*** Opening of DATA FOR REVIEW ***

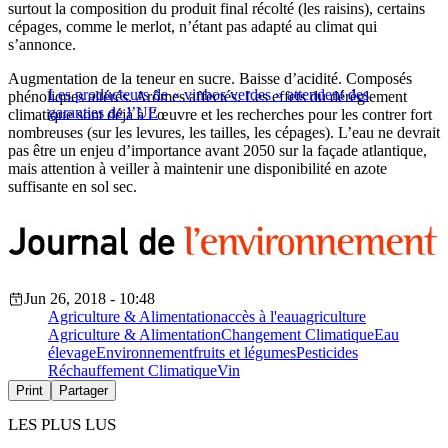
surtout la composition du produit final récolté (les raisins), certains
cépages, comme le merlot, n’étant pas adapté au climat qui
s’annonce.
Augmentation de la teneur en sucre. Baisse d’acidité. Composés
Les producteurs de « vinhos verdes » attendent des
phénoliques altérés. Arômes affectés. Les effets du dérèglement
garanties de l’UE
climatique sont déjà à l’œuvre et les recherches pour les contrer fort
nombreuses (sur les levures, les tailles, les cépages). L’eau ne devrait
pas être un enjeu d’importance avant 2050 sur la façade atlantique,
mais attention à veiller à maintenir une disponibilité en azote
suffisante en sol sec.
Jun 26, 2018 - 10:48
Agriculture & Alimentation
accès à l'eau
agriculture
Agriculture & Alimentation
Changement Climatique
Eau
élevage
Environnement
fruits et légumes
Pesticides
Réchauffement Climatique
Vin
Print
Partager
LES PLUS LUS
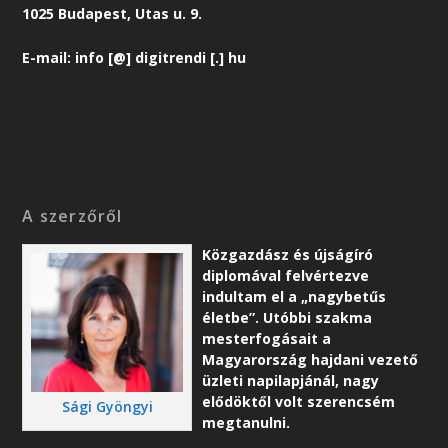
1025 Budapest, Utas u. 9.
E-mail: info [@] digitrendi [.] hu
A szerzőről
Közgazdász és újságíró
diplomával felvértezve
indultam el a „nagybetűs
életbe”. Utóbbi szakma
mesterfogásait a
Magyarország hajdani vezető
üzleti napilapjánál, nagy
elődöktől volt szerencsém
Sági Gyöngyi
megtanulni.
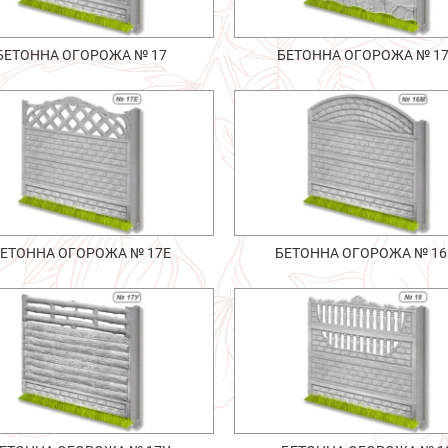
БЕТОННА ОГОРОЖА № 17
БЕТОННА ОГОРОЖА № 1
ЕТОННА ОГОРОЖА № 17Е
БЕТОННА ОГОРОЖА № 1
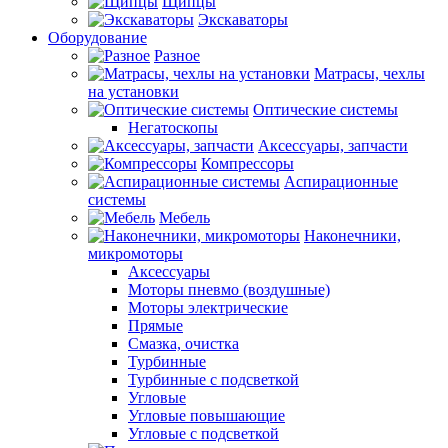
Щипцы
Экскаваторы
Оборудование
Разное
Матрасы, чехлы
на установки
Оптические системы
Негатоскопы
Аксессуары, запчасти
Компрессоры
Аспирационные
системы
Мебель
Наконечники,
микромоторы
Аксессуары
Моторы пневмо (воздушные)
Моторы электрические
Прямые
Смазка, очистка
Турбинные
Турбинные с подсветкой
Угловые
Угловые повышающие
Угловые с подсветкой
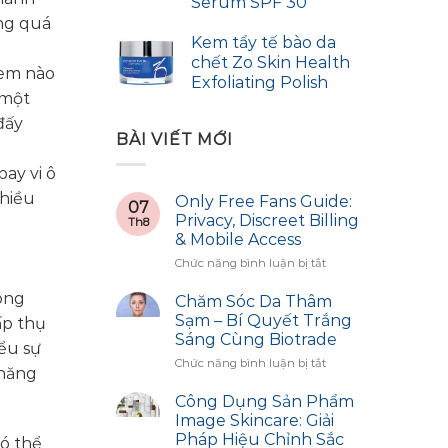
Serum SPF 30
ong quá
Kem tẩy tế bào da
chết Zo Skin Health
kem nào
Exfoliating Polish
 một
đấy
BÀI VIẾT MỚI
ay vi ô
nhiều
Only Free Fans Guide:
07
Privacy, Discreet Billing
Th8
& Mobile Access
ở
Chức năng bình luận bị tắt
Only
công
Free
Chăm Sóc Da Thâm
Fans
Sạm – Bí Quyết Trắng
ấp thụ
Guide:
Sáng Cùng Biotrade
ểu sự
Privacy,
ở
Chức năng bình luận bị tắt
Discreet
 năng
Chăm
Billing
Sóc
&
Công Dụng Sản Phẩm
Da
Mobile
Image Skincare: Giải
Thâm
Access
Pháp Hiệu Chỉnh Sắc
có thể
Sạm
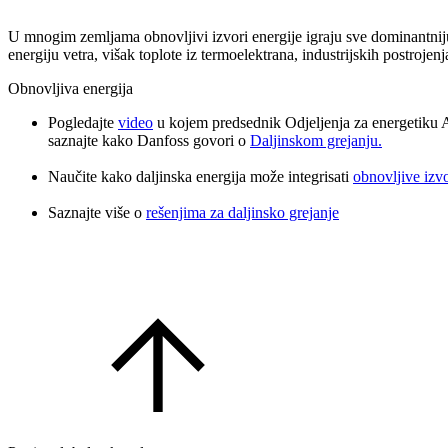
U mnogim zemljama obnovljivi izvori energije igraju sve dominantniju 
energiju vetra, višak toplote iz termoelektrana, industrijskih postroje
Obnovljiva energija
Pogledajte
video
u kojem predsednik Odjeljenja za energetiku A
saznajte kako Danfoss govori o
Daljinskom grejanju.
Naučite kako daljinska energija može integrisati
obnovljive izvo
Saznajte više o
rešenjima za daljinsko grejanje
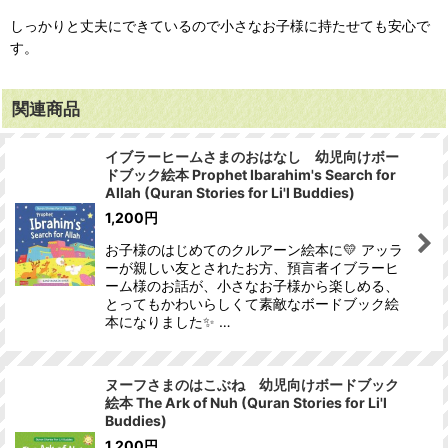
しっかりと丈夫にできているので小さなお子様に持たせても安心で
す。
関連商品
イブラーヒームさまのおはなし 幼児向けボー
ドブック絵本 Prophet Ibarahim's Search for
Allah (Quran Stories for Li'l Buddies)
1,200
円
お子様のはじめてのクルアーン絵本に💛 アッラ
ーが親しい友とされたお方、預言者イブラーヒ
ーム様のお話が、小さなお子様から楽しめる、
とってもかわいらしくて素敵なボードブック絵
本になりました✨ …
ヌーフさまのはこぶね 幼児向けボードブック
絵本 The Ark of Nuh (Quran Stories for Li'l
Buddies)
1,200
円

*** Close of DATA FOR REVIEW ***

● **YOUR INSTRUCTIONS**: Reprint the whole listing above exactly, taking out the pictures.

● **SOLUTION FOR THIS TASK**:
surtout la composition du produit final récolté (les raisins), certains
cépages, comme le merlot, n’étant pas adapté au climat qui
s’annonce.
Augmentation de la teneur en sucre. Baisse d’acidité. Composés
Les producteurs de « vinhos verdes » attendent des
phénoliques altérés. Arômes affectés. Les effets du dérèglement
garanties de l’UE
climatique sont déjà à l’œuvre et les recherches pour les contrer fort
nombreuses (sur les levures, les tailles, les cépages). L’eau ne devrait
pas être un enjeu d’importance avant 2050 sur la façade atlantique,
mais attention à veiller à maintenir une disponibilité en azote
suffisante en sol sec.
Jun 26, 2018 - 10:48
Agriculture & Alimentation
accès à l'eau
agriculture
Agriculture & Alimentation
Changement Climatique
Eau
élevage
Environnement
fruits et légumes
Pesticides
Réchauffement Climatique
Vin
Print
Partager
LES PLUS LUS
1025 Budapest, Utas u. 9.
E-mail: info [@] digitrendi [.] hu
A szerzőről
Közgazdász és újságíró
diplomával felvértezve
indultam el a „nagybetűs
életbe”. Utóbbi szakma
mesterfogásait a
Magyarország hajdani vezető
üzleti napilapjánál, nagy
elődöktől volt szerencsém
Sági Gyöngyi
megtanulni.
БЕТОННА ОГОРОЖА № 17
БЕТОННА ОГОРОЖА № 1
ЕТОННА ОГОРОЖА № 17Е
БЕТОННА ОГОРОЖА № 1
Щипцы
Экскаваторы
Оборудование
Разное
Матрасы, чехлы
на установки
Оптические системы
Негатоскопы
Аксессуары, запчасти
Компрессоры
Аспирационные
системы
Мебель
Наконечники,
микромоторы
Аксессуары
Моторы пневмо (воздушные)
Моторы электрические
Прямые
Смазка, очистка
Турбинные
Турбинные с подсветкой
Угловые
Угловые повышающие
Угловые с подсветкой
Serum SPF 30
ong quá
Kem tẩy tế bào da
chết Zo Skin Health
kem nào
Exfoliating Polish
 một
đấy
BÀI VIẾT MỚI
ay vi ô
nhiều
Only Free Fans Guide:
07
Privacy, Discreet Billing
Th8
& Mobile Access
ở
Chức năng bình luận bị tắt
Only
công
Free
Chăm Sóc Da Thâm
Fans
Sạm – Bí Quyết Trắng
ấp thụ
Guide:
Sáng Cùng Biotrade
ểu sự
Privacy,
ở
Chức năng bình luận bị tắt
Discreet
 năng
Chăm
Billing
Sóc
&
Công Dụng Sản Phẩm
Da
Mobile
Image Skincare: Giải
Thâm
Access
Pháp Hiệu Chỉnh Sắc
có thể
Sạm
U mnogim zemljama obnovljivi izvori energije igraju sve dominantniju 
energiju vetra, višak toplote iz termoelektrana, industrijskih postroje
Obnovljiva energija
Pogledajte
video
u kojem predsednik Odjeljenja za energetiku A
saznajte kako Danfoss govori o
Daljinskom grejanju.
Naučite kako daljinska energija može integrisati
obnovljive izvo
Saznajte više o
rešenjima za daljinsko grejanje
しっかりと丈夫にできているので小さなお子様に持たせても安心で
す。
関連商品
イブラーヒームさまのおはなし 幼児向けボー
ドブック絵本 Prophet Ibarahim's Search for
Allah (Quran Stories for Li'l Buddies)
1,200
円
お子様のはじめてのクルアーン絵本に💛 アッラ
ーが親しい友とされたお方、預言者イブラーヒ
ーム様のお話が、小さなお子様から楽しめる、
とってもかわいらしくて素敵なボードブック絵
本になりました✨ …
ヌーフさまのはこぶね 幼児向けボードブック
絵本 The Ark of Nuh (Quran Stories for Li'l
Buddies)
1,200
円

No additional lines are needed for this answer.